_ABOUT THIS TASK:_ Find the word "Placera" in the material below and gather every line that contains it.

_DATA FOR THE TASK:_
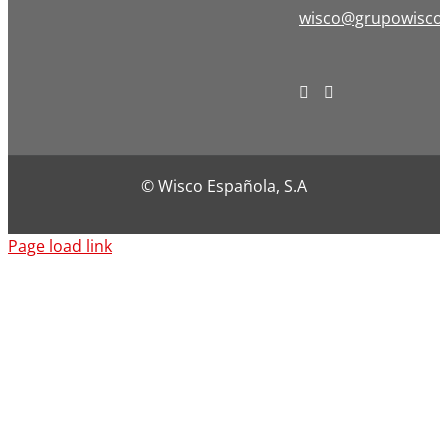
wisco@grupowisco
© Wisco Española, S.A
Page load link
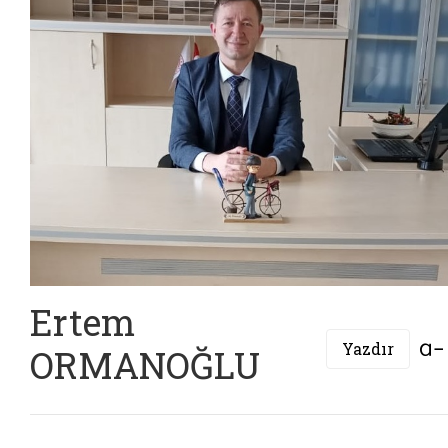
Ertem
Yazdır
ORMANOĞLU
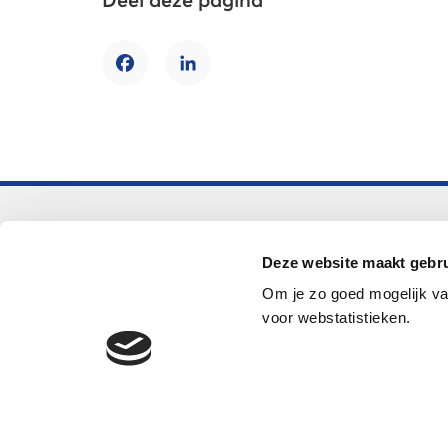
Deel deze pagina
Facebook
LinkedIn
Voortgezet onderwijs
Deze website maakt gebru
Helpdesk LOWAN-vo
Om je zo goed mogelijk va
helpdeskvo@lowan.nl
voor webstatistieken.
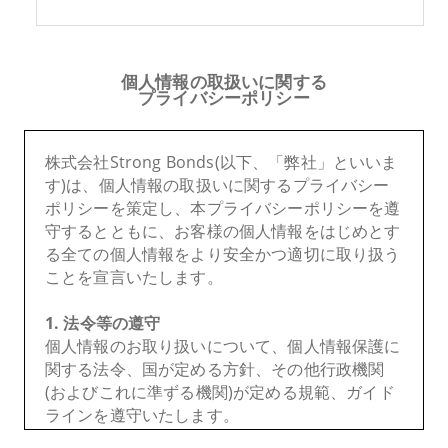
個人情報の取扱いに関する
プライバシーポリシー
株式会社Strong Bonds(以下、「弊社」といいま
す)は、個人情報の取扱いに関するプライバシー
ポリシーを策定し、本プライバシーポリシーを遵
守するとともに、お客様の個人情報をはじめとす
る全ての個人情報をより安全かつ適切に取り扱う
ことを宣言いたします。
1. 法令等の遵守
個人情報のお取り扱いについて、個人情報保護に
関する法令、国が定める方針、その他行政機関
(およびこれに準ずる機関)が定める規範、ガイド
ラインを遵守いたします。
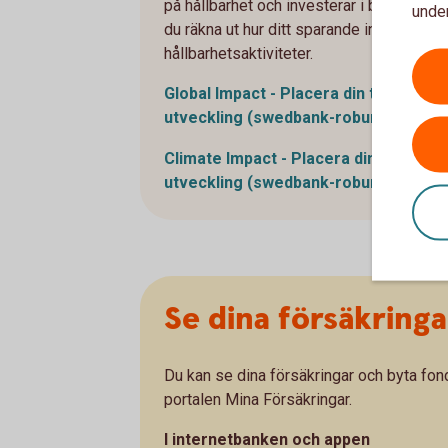
på hållbarhet och investerar i bolag som b
under
du räkna ut hur ditt sparande inom din tjä
hållbarhetsaktiviteter.
Global Impact - Placera din tjänstepe
utveckling (swedbank-robur.se)
Climate Impact - Placera din tjänstep
utveckling (swedbank-robur.se)
Se dina försäkringa
Du kan se dina försäkringar och byta fond
portalen Mina Försäkringar.
I internetbanken och appen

_SOLUTION TO THE EXERCISE:_
Global Impact - Placera din tjänstepe
Climate Impact - Placera din tjänstep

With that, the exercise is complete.